Wtedy zjawił się jakiś chłopiec, niewiele starszy od niej samej, lecz otoczony glorią, z jaką zwykle traktuje się starsze dzieci. Gwałtownie pociągnął ją za sobą i zaczęli uciekać poprzez gęste pajęczyny. Biegli mijając nieruchome postacie nie żyjących ludzi. Ścigały ich ciężkie kroki szaleńca. Wreszcie chłopiec znalazł niewielką kryjówkę. Usiedli ciasno obok siebie – Camilla, która niczego nie rozumiała, i chłopiec płaczący ze strachu. Widząc to, ona także zaczęła płakać. Pamięta podniesione, dobiegające skądś przejęte głosy dorosłych, zamieszanie i karę…
Camilli nie udało się nigdy umieścić tego zdarzenia w jakimś konkretnym miejscu i czasie, więc uznała, że to tylko koszmar. Prześladujące ją wspomnienie nie mogło mieć żadnego związku z Liljegården, gdyż nie było tam takiego pomieszczenia ani też podobnego mężczyzny.

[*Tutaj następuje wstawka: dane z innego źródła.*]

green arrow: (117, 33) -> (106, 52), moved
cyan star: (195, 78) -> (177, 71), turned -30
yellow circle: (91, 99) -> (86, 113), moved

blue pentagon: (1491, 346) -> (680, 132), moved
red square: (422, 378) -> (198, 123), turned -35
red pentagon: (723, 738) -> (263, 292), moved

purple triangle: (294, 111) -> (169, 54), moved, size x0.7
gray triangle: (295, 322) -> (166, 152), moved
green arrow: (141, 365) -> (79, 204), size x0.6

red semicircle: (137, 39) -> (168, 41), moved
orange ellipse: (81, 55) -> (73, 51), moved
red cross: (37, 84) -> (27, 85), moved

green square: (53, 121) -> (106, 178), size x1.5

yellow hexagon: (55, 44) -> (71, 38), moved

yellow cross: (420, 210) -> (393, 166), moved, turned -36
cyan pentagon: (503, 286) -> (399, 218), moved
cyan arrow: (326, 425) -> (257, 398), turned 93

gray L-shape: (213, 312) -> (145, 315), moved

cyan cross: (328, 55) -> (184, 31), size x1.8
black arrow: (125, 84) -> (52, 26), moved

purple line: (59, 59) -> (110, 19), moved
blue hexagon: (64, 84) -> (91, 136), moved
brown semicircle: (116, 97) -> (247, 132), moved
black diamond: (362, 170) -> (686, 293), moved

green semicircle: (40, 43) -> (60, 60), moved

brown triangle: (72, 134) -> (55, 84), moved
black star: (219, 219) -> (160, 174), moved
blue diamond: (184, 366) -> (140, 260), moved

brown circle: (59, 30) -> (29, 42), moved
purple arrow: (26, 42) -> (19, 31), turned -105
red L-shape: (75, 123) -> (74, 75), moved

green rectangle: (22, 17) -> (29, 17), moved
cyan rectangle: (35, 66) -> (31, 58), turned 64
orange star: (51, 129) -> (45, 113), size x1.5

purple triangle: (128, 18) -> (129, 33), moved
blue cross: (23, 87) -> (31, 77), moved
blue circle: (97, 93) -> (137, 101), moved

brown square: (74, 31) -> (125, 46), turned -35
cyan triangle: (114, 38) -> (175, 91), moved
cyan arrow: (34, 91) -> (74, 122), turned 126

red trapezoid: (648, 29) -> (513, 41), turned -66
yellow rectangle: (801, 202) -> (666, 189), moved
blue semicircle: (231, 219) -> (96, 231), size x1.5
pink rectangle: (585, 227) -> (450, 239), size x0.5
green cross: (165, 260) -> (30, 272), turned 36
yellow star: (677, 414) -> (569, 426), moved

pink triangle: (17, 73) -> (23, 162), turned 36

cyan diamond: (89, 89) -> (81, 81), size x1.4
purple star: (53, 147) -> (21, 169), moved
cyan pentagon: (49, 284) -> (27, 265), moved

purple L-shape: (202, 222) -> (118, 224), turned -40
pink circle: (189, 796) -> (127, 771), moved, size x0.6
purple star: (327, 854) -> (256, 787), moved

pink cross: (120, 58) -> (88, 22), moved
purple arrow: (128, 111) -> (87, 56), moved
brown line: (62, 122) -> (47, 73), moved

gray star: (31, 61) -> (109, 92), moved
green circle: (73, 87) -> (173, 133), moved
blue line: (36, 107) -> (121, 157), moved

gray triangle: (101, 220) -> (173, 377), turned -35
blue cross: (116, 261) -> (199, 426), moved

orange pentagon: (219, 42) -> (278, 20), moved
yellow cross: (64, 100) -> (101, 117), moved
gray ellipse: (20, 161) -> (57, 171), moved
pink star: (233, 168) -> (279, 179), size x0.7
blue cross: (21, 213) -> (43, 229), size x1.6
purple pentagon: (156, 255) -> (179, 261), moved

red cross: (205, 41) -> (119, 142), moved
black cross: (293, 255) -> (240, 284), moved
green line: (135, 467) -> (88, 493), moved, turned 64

– Chodź już – ponagliła ją Helena. – Zobaczmy, co słychać u twojego ojca.
Oczywiście uznała, że Camilla już zaakceptowała jej propozycję. A Camilla naturalnie się zgodziła!
ROZDZIAŁ II
Camilla tu przyjeżdża! pomyślał przerażony. To bezmyślne i głupie ze strony Heleny! Czy ona nie rozumie, jak niebezpieczny jest nasz dom dla tej dziewczyny?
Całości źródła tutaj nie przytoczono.